Example showing the use of PAPI with TAU

The following example illustrates how we can optimize a simple matrix multiply algorithm by using performance data from TAU and PAPI. TAU is installed using

% configure -papi=<papidir> -MULTIPLECOUNTERS -PAPIWALLCLOCK 

In the above figure, we see the original code (Figure A, top left) of the matrix multiply algorithm. We hand-instrument the main matrix multiply loop that computes the dot product of two matrices using TAU timers. We set the following environment variables before executing the program:

% setenv COUNTER1 PAPI_FP_INS
% setenv COUNTER2 PAPI_L1_DCM
% setenv COUNTER3 P_WALL_CLOCK_TIME
This allows us to measure floating point instructions, level 1 cache misses and the wallclock time respectively. When the program is executed on a Pentium III/500 MHz Xeon proccessor, it takes 152.85 secs of wallclock time, executes 2.14 E9 floating point operations and has 1.11E9 data cache misses in the main instrumented loop as reported by TAU using PAPI (shown below). We can verify that the number of floating point instructions executed matches what we'd expect the matrix multiply loop to execute (for problem size n=1024, 2*n^3 = 2.14E9). The source code of the original program is available here.

Optimization: Loop interchange

To optimize this program, we perform the loop-interchange optimization in an effort to reduce the data cache misses. The loops j and k are reversed to produce the code in Figure (B). PAPI and TAU allow us to evaluate the effect of this change to the source code. Below we show the data associated with this change.

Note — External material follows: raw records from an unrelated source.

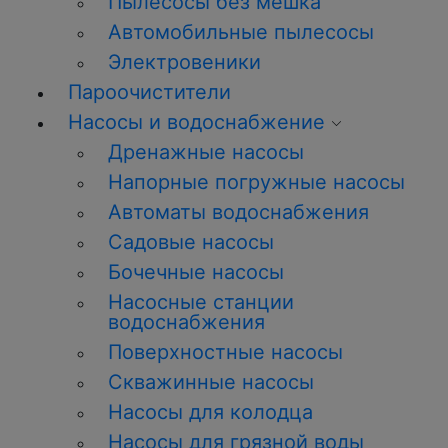
Пылесосы без мешка
Автомобильные пылесосы
Электровеники
Пароочистители
Насосы и водоснабжение
Дренажные насосы
Напорные погружные насосы
Автоматы водоснабжения
Садовые насосы
Бочечные насосы
Насосные станции
водоснабжения
Поверхностные насосы
Скважинные насосы
Насосы для колодца
Насосы для грязной воды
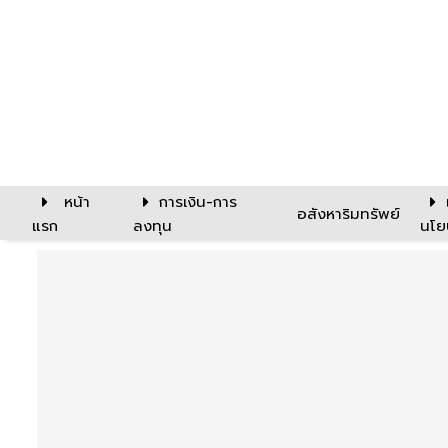
หน้า
การเงิน-การ
อสังหาริมทรัพย์
แรก
ลงทุน
นโย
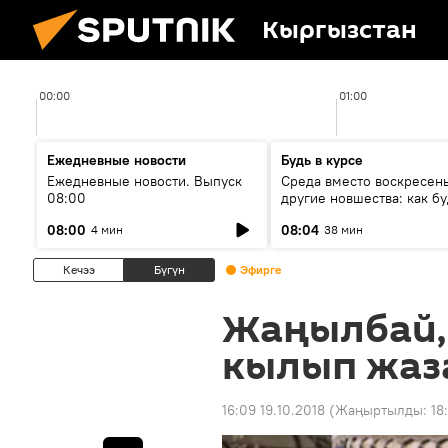
Кыргызстан
00:00
01:00
Ежедневные новости
Будь в курсе
Ежедневные новости. Выпуск
Среда вместо воскресень
08:00
другие новшества: как бу
проходить выборы в КР?
08:00
08:04
4 мин
38 мин
Кечээ
Бүгүн
Эфирге
Жаңылбай,
кылып жаза
16:09 19.10.2018
(Жаңыртылды:
18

With this change, the wallclock time reduces to 73.06 secs, and we see an order of magnitude decrease in the number of data cache misses while retaining the number of floating point instructions. The source code of the modified program is available here.

Optimization: Strip mining

To further reduce the data cache misses, the strip mining optimization is applied to the original code, as shown in figure (C), by performing the computation on strips of size 128 (CACHE in the code). The performance data obtained is shown below:

We observe that this has a dramatic effect and reduces the numberr of data cache misses from 1E9 to 8.1E6. This reduces the wallclock time from 152 secs to 14.94 secs while keeping the same floating point instructions constant. The source code of the modified program is available here.

Optimization: Strip mining with loop interchange

Finally, we combine the loop interchange and strip mining optimizations to produce code in Figure (D). The performance data for the main loop is shown below:

We notice that the time taken reduces from 152 secs to 11.12 secs and the number of data cache misses reduces from 1E9 to 7.1E5. The source code for this modification is available here. These examples are available here: papitau.tar.gz. This example illustrates how we can observe the effect of changes in the source code on the overall performance of the application using PAPI and TAU.